Scan the entries below for the word "each" and copy every line where it turns up.

**Data for the task**

* * * *

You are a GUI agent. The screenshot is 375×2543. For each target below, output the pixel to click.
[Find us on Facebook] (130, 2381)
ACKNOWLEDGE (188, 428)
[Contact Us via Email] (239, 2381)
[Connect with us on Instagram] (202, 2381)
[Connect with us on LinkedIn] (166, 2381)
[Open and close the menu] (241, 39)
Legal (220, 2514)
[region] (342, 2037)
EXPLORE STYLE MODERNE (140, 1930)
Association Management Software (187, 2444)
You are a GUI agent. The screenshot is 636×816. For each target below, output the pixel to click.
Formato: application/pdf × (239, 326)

* * * *

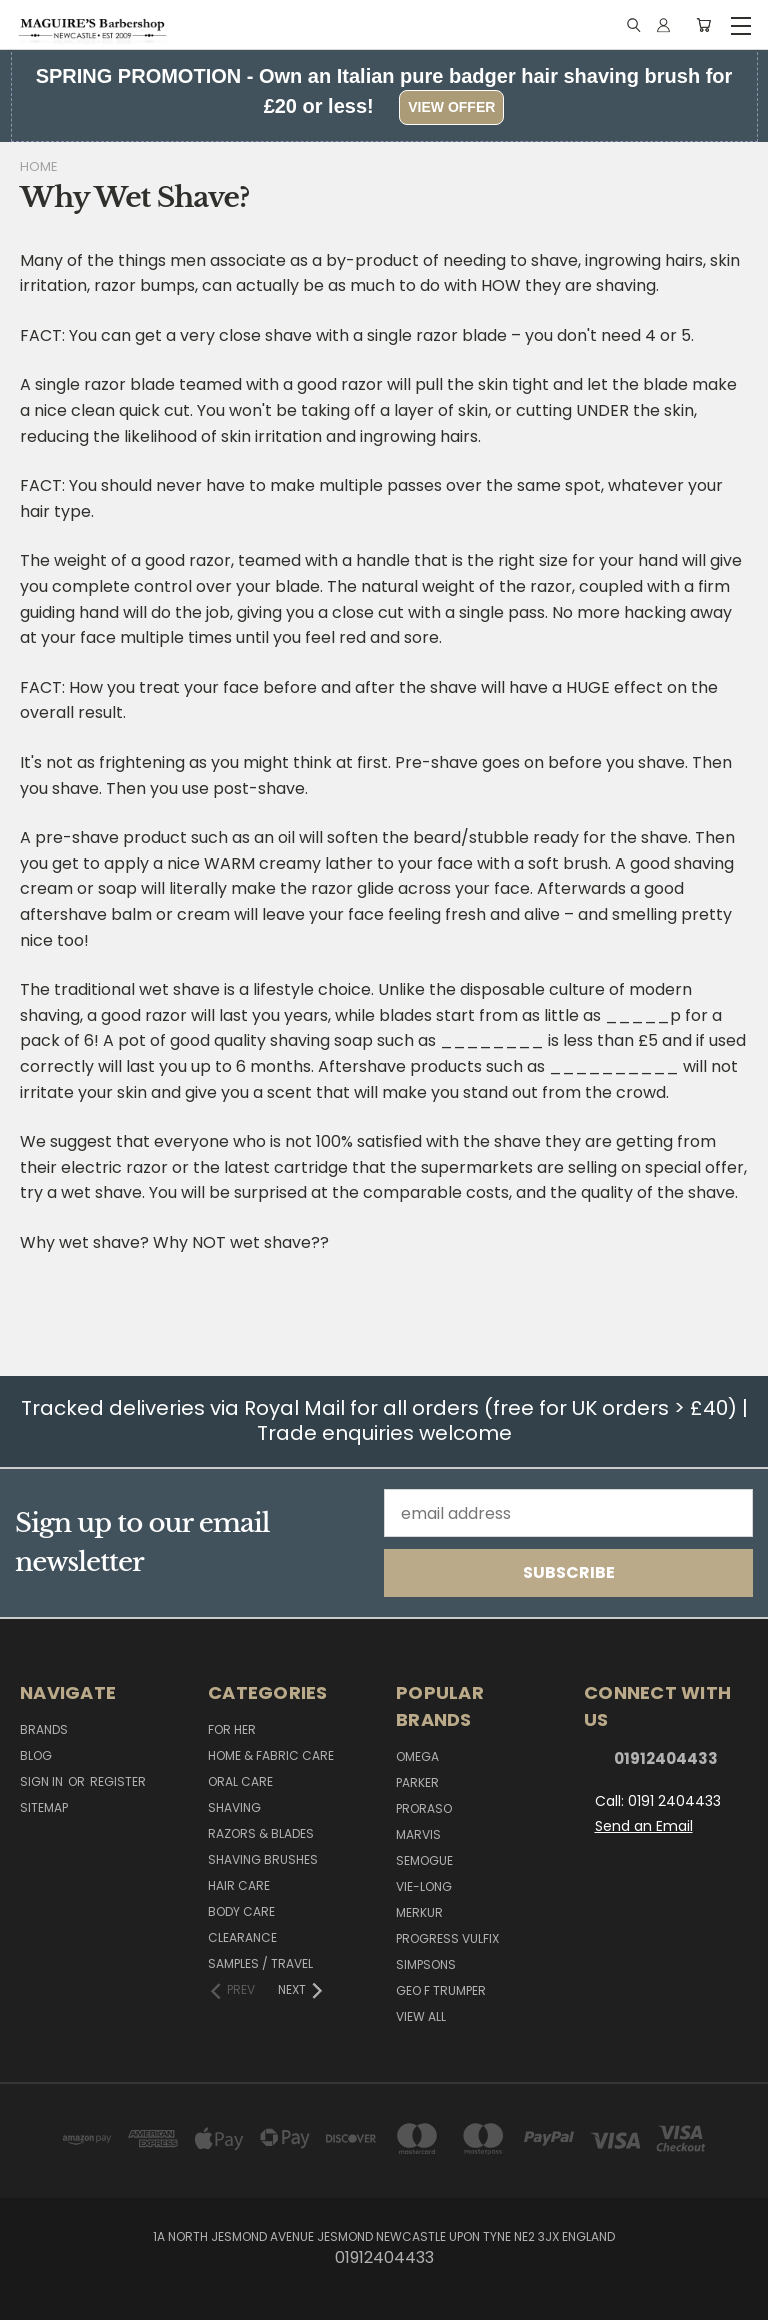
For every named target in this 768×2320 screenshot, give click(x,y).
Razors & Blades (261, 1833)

* * * *

**Worked solution**
You are a GUI agent. The screenshot is 375×2543. For each target below, output the pixel to click.
You are a GUI agent. The screenshot is 636×816. For each target below, output the pixel to click.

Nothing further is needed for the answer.